こうした規制の影響で、エヌビディアの中国AIチップ市場でのシェアは2022年の95%から2025年には約50%まで低下したとジェンスン・フアンCEO自身が明らかにしている。つまり中国のAI企業にとって、資金力があっても最先端GPUを潤沢に調達できる保証はなく、需要が急拡大した局面で増設が追いつかないリスクは常につきまとう。ムーンショットAIの今回のサービス停止も、こうした構造的な供給制約と無縁ではないとみられる。
「中国企業は限られたGPUをいかに効率よく使うかという技術で対抗してきました。しかし需要が想定を超えて跳ね上がった場合、効率化だけでは追いつかない。今回の一件は、規制がボディブローのように効いてくる局面が実際に訪れたことを示しています」(同)
中国のAI業界では近年、アリババやテンセント、百度といった巨大IT企業に加え、DeepSeekやムーンショットAI、Zhipu AI(智譜)といった専門特化型スタートアップの存在感が高まってきた。Bloombergの報道では、Kimi K3の高い性能が世界の株式市場を動揺させるほどのインパクトを持ったと伝えられている。
しかし今回の一件は、自前で巨大データセンターや独自チップを保有する体力のある大手と、外部のGPU調達に依存せざるを得ないスタートアップとの間に、看過できない格差があることも同時に示した。需要の急拡大に耐えられるインフラを持つかどうかは、AIサービスの信頼性そのものを左右する。

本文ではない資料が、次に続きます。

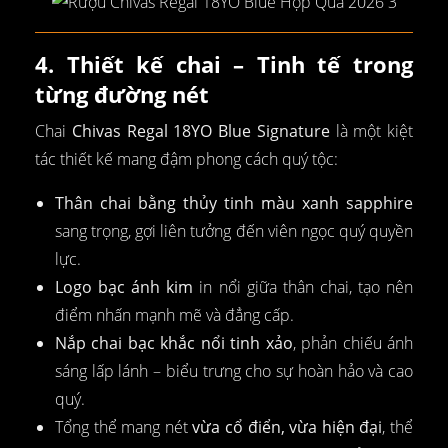
4. Thiết kế chai – Tinh tế trong
từng đường nét
Chai
Chivas Regal 18YO Blue Signature
là một kiệt
tác thiết kế mang đậm phong cách quý tộc:
Thân chai bằng thủy tinh màu xanh sapphire
sang trọng, gợi liên tưởng đến viên ngọc quý quyền
lực.
Logo bạc ánh kim
in nổi giữa thân chai, tạo nên
điểm nhấn mạnh mẽ và đẳng cấp.
Nắp chai bạc khắc nổi tinh xảo
, phản chiếu ánh
sáng lấp lánh – biểu trưng cho sự hoàn hảo và cao
quý.
Tổng thể mang nét
vừa cổ điển, vừa hiện đại
, thể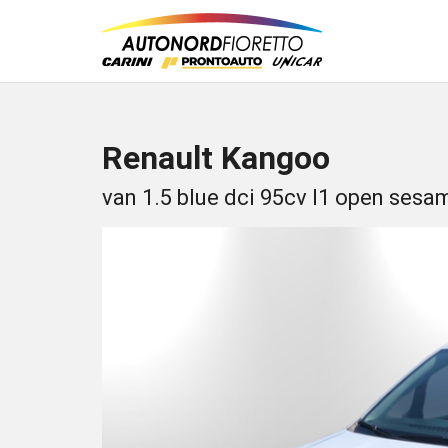
Renault Kangoo
van 1.5 blue dci 95cv l1 open sesa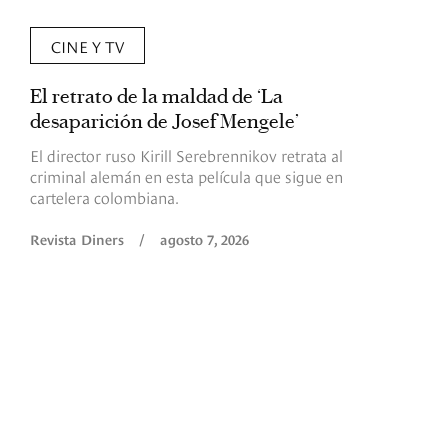
CINE Y TV
El retrato de la maldad de ‘La
L
desaparición de Josef Mengele’
d
d
El director ruso Kirill Serebrennikov retrata al
criminal alemán en esta película que sigue en
F
cartelera colombiana.
s
O
Revista Diners
/
agosto 7, 2026
é
c
p
a
R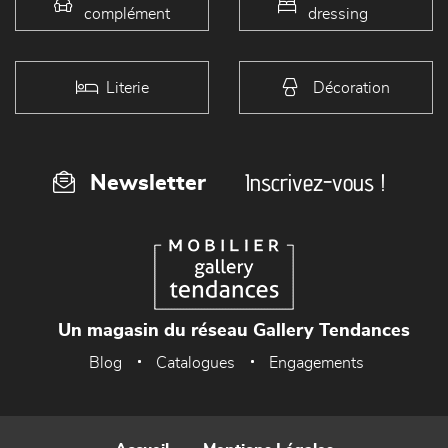
complément
dressing
Literie
Décoration
Inscrivez-vous !
Newsletter
Un magasin du réseau Gallery Tendances
Blog
Catalogues
Engagements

新規ユーザーを受け入れられない状態が続けば、潜在ユーザーが競合サービスに流れるリスクも否めない。一方で中国国内ではファーウェイやカンブリコン(寒武紀)など、国産AI半導体の台頭も進んでおり、輸出規制下でのGPU調達難を国産化で補おうとする動きも並行して進んでいる。今後、スタートアップが単独でインフラを抱え続けるのか、あるいは大手プラットフォーマーや国産半導体メーカーとの連携を深めていくのか、中国AI業界の勢力図はなお流動的な局面にあると考えられる。
今回のムーンショットAIの事例は、対岸の火事とは言い切れない。日本企業が生成AIを活用した新規事業を企画する際、「モデルの性能」や「利用料金の安さ」にばかり目を奪われ、スケールした際の推論コストやインフラ調達リスクを軽視すれば、同様の壁にぶつかりかねないからだ。

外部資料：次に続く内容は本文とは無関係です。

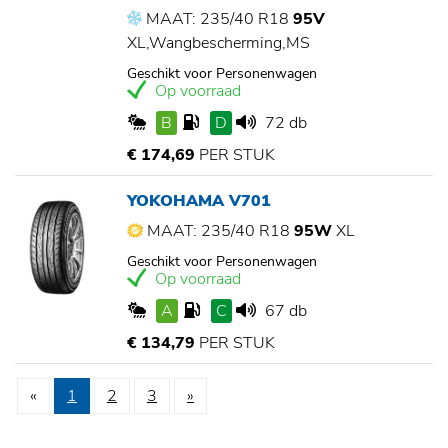
MAAT: 235/40 R18
95V
XL,Wangbescherming,MS
Geschikt voor Personenwagen
Op voorraad
B
D
72 db
€ 174,69
PER STUK
YOKOHAMA V701
MAAT: 235/40 R18
95W
XL
Geschikt voor Personenwagen
Op voorraad
A
C
67 db
€ 134,79
PER STUK
«
1
2
3
»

生成AIの活用が一巡し、次のフェーズに移りつつある今、重要になるのは「安売り競争」からの脱却と、需要拡大を見据えた持続可能なコスト設計、そして調達リスクを織り込んだインフラ戦略である。急成長がそのまま企業の実力を意味するわけではなく、成長を支え切れるだけの基盤を伴って初めて、AIビジネスは持続可能なものになる。ムーンショットAIの「うれしい悲鳴」は、その基本原則を改めて浮かび上がらせた出来事だったといえるだろう。